Can prompt injection in AI browsers be fixed with better instructions or system prompts?

Not reliably. The model receives page content and user instructions through the same channel, so an instruction embedded in a web page looks identical, at the token level, to an instruction from the user. Every defence built on telling the model to ignore untrusted content has been bypassed within weeks of release.

Should a company just ban AI browser agents outright?

Banning often pushes the behaviour underground rather than removing the risk, as employees switch to personal accounts on personal devices with no logging and no scoping at all. Scoping what each agent session can reach, requiring confirmation for sensitive actions, and keeping the most sensitive credential stores out of reach is a more durable approach than a blanket ban.

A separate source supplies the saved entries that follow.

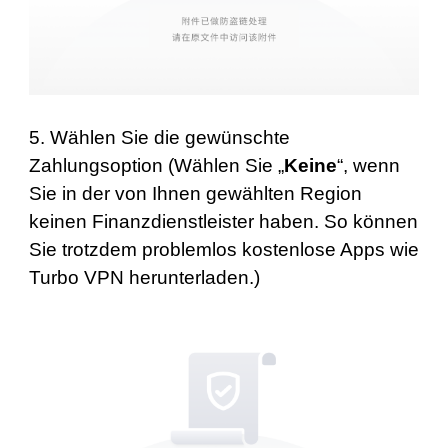
5. Wählen Sie die gewünschte
Zahlungsoption (Wählen Sie „
Keine
“, wenn
Sie in der von Ihnen gewählten Region
keinen Finanzdienstleister haben. So können
Sie trotzdem problemlos kostenlose Apps wie
Turbo VPN herunterladen.)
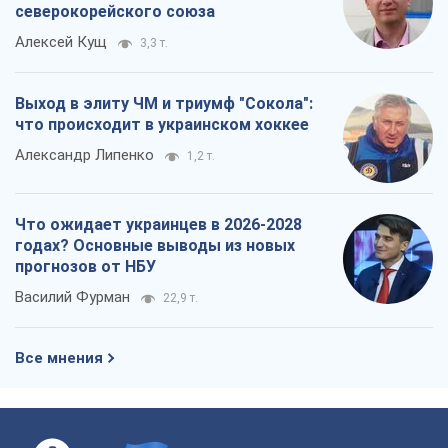
северокорейского союза
Алексей Кущ
3,3 т.
Выход в элиту ЧМ и триумф "Сокола":
что происходит в украинском хоккее
Александр Липенко
1,2 т.
Что ожидает украинцев в 2026-2028
годах? Основные выводы из новых
прогнозов от НБУ
Василий Фурман
22,9 т.
Все мнения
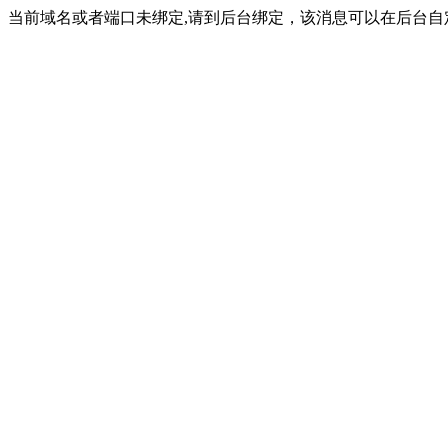
当前域名或者端口未绑定,请到后台绑定，该消息可以在后台自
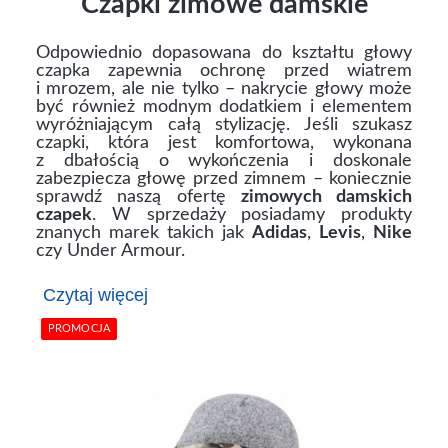
Czapki zimowe damskie
Odpowiednio dopasowana do kształtu głowy
czapka zapewnia ochronę przed wiatrem
i mrozem, ale nie tylko – nakrycie głowy może
być również modnym dodatkiem i elementem
wyróżniającym całą stylizację. Jeśli szukasz
czapki, która jest komfortowa, wykonana
z dbałością o wykończenia i doskonale
zabezpiecza głowę przed zimnem – koniecznie
sprawdź naszą ofertę
zimowych damskich
czapek
. W sprzedaży posiadamy produkty
znanych marek takich jak
Adidas
,
Levis
,
Nike
czy Under Armour.
Czytaj więcej
PROMOCJA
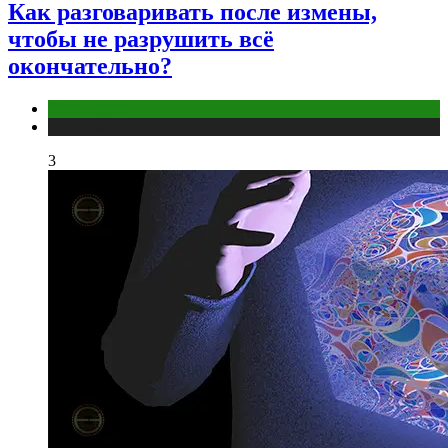
Как разговаривать после измены,
чтобы не разрушить всё
окончательно?
Отношения
Публикации
3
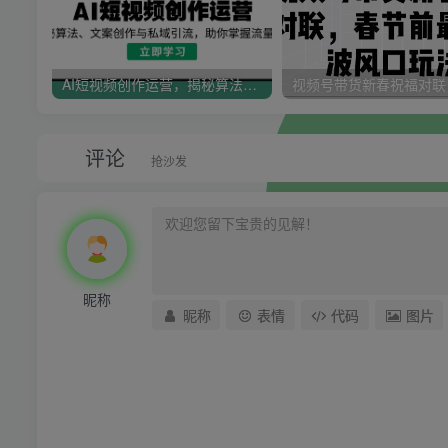
AI短视频创作运营，揭秘算法、文案创作与私域引流，助你掌握流量密码
评论
抢沙发
昵称
昵称
表情
代码
图片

Is this the same vulnerability as the prompt injection risks in MCP-based agents?

It’s the same underlying mechanism, an agent that can’t separate trusted instructions from untrusted content, applied to a different surface. MCP-based agents face it through tool definitions and server responses; browser agents face it through web pages, calendar invites and any text the agent reads. The mitigation principles, least privilege, confirmation and isolation, are the same in both cases.

What’s the single highest-leverage step a small security team can take this week?

Turn on whatever confirmation step the vendor offers for sensitive actions, and move password managers and banking access out of any session an AI browser agent can reach. That alone would have stopped both the Comet one-time-passcode leak and the PleaseFix credential exploit.

Best PracticesJun 22, 20267 min readReviewed Jun 22, 2026

Prompt injection in AI browsers can’t be patched away. Here’s what actually works.

What the Comet OTP leak and the PleaseFix disclosures reveal about agentic browser security, and the defences that hold up where prompting doesn’t.

By FlowVerify Editorial Team

Prompt injection in AI browsers stopped being theoretical in August 2025, when Brave’s security team gave Perplexity’s Comet browser a routine instruction: summarise this page. The page was a Reddit thread. Hidden inside a spoiler tag, the kind readers click to reveal a punchline, sat a second instruction, invisible to a human reader but fully legible to Comet’s underlying model. The agent followed it. It navigated to the user’s account settings, triggered a one-time passcode email, opened Gmail to read the code, and posted both the email address and the code back to the same Reddit thread. The user never typed a command past “summarise this page.”

That demonstration is now nearly a year old, and the underlying class of vulnerability, prompt injection in AI browsers, hasn’t gone away. If anything it has multiplied, because the agents have. ChatGPT Atlas, Perplexity Comet, Opera Neon and a handful of others now hold logged-in sessions to email, calendars, banking portals and password managers, and they’re built to act on the open web’s text, images and metadata as readily as they act on a typed prompt. Every one of those surfaces is also a place an attacker can leave instructions.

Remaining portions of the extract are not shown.